ALB, albumin; ALP, alkaline phosphatase; ALT, alanine aminotransferase; AST, aspartate transaminase; CRP, C-reactive protein; ESR, erythrocyte sedimentation rate; GLB, globulin; HB, hemoglobin; IQR, interquartile range; PLT, platelet count; WBC, White blood cell.

Model development and validation

A total of 271 patients were collected from FAH-SYSU, and 70 patients from Ruijin Hospital were included in the final analysis. There were no significant differences in baseline characteristics between the training cohort and the internal validation cohorts. Comparison of variable characteristics between the two cohorts is presented in Supplemental Table 3. In the internal development and validation cohorts, there were no significant differences in baseline clinical variables, supporting the integrity of the randomization and comparability of disease severity (Supplemental Table 3). Differences observed between the internal and external validation cohorts reflect real-world heterogeneity between centers and emphasize the generalizability of the proposed model across diverse clinical settings (Supplemental Table 3). The generalization ability of the models was evaluated using internal and external validation cohorts.

Logistic regression

After performing univariate LR analysis, variables with a p-value less than 0.05 (obstructive symptoms score, GLB, ESR, and CRP) were selected for inclusion in a multivariate LR model to assess their association with the outcome (Table 3). The final optimized model achieved the following: AUC = 0.768 (95% confidence interval (CI): 0.659–0.877) for the training set, AUC = 0.861 (95% CI: 0.753–0.969) for the internal validation, and AUC = 0.752 (95% CI: 0.637–0.867) for the external validation (Figure 3). In the multivariate LR model, obstructive symptoms score was identified as the only independent risk factor (Table 3).

Table 3.

Univariate and multivariate logistic regression analyses.
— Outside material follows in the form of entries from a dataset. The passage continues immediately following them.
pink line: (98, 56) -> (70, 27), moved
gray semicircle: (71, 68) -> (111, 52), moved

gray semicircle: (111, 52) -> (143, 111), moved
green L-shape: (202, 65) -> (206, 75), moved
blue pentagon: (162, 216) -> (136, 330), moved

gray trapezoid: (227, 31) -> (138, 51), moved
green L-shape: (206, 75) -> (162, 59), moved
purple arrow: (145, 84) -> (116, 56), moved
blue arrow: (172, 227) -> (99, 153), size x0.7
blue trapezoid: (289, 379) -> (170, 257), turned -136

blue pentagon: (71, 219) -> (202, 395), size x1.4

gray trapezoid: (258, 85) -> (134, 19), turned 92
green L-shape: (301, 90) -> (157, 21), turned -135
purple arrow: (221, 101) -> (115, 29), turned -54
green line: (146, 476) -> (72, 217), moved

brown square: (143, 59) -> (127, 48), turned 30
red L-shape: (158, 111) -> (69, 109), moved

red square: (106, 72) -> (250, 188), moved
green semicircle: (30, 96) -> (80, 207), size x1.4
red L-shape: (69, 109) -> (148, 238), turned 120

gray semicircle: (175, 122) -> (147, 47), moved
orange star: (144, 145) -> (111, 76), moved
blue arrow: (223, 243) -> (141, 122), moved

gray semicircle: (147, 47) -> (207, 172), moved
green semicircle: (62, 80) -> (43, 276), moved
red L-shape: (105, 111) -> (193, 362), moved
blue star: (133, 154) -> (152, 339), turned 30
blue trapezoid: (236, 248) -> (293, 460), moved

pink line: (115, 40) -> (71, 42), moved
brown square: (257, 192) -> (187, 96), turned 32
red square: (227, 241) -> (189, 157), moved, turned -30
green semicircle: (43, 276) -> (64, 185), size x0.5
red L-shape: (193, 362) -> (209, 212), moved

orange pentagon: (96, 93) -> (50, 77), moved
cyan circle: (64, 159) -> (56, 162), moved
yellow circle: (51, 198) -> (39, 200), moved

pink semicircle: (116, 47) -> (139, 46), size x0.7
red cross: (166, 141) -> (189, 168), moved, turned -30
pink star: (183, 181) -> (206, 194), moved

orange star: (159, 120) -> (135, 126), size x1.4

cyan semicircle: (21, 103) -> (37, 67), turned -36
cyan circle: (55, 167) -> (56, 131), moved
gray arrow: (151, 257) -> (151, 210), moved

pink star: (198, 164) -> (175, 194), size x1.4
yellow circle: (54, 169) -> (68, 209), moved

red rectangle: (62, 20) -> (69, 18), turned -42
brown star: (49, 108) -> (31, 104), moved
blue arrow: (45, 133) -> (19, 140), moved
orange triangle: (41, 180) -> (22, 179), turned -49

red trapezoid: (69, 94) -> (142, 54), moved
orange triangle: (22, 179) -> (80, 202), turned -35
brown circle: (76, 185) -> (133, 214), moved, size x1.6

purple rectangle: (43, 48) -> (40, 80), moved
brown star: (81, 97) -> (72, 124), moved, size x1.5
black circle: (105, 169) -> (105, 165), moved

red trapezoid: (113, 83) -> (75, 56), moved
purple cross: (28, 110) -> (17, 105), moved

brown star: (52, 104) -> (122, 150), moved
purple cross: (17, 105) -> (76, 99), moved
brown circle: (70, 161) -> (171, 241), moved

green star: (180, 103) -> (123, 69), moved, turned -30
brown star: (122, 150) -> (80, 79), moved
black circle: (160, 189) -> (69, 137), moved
Variable	Univariate analysis				Multivariate analysis
Variable	Beta	Lower 95% CI	Upper 95% CI	p Value	Beta	p Value
Location	−15.96	NA	55.96	0.989	/	/
Sex	0.31	−0.72	1.27	0.529	/	/
Age at diagnosis	0.02	−0.03	0.05	0.462	/	/
Steroid use	−0.56	−2.05	0.60	0.394	/	/
Immunosuppressants use	−0.57	−1.73	0.43	0.292	/	/
Biologics use	−0.04	−1.35	1.05	0.942	/	/
Smoking	−7.87E−16	−1.89	1.36	1.000	/	/
WBC	0.13	−0.07	0.31	0.189	/	/
PLT	3.63E−03	0.00	0.01	0.075	/	/
HB	−0.01	−0.03	0.01	0.277	/	/
ALP	−2.42E−03	−0.03	0.01	0.805	/	/
GLB	0.10	0.02	0.17	0.012	0.07	0.124
ALT	−0.03	−0.09	0.02	0.352	/	/
AST	−0.08	−0.18	2.75E−03	0.095	/	/
ALB	−0.09	−0.18	3.16E−03	0.060	/	/
ESR	0.02	9.37E−04	0.03	0.035	0.01	0.577
CRP	0.02	7.38E−04	0.03	0.033	0.01	0.595
Obstructive symptoms score	0.83	0.38	1.35	0.001	0.91	0.001

ALB, albumin; ALP, alkaline phosphatase; ALT, alanine aminotransferase; AST, aspartate transaminase; CI, confidence interval; CRP, C-reactive protein; ESR, erythrocyte sedimentation rate; GLB, globulin; HB, hemoglobin; PLT, platelet count; WBC, White blood cell.

Figure 3.

Performance of the logistic regression model in the internal training set, internal validation set, and external independent validation set.

Random forest

The RF model was constructed using all 18 independent variables ultimately included in the study. In the training set, RF achieved an AUC 0.908 (95% CI = 0.835–0.981). The internal validation yielded an AUC of 0.492 (95% CI = 0.313–0.672), while the external validation resulted in an AUC of 0.647 (95% CI = 0.518–0.776; Supplemental Figure 1(A)). According to the Mean Decrease Gini, the five most predictive variables identified by the RF were obstructive symptoms score, CRP, WBC, GLB, AST, and age at diagnosis. The top important variables were displayed in Supplemental Figure 1(B).

Extreme gradient boosting

The XGB model based on the full variables achieved an AUC of 0.785 (95% CI: 0.690–0.881) for the training set, an AUC of 0.559 (95% CI: 0.354–0.764) for the internal validation cohort, and an AUC of 0.608 (95% CI: 0.492–0.723) for the external validation cohort (Supplemental Figure 2(A)). The six most predictive variables identified were GLB, ALP, obstructive symptoms score, ESR, sex, and ALB (Supplemental Figure 2(B)).

Model comparison

A comparison of the LR, RF, and XGB models revealed that the LR model achieved the highest predictive performance, with an AUC of 0.861 in internal validation and 0.752 in external validation. The DeLong test confirmed that the AUC of the LR model was statistically significantly higher than those of the RF and XGB models, with p-values of 6.065e−06 and 0.012, respectively.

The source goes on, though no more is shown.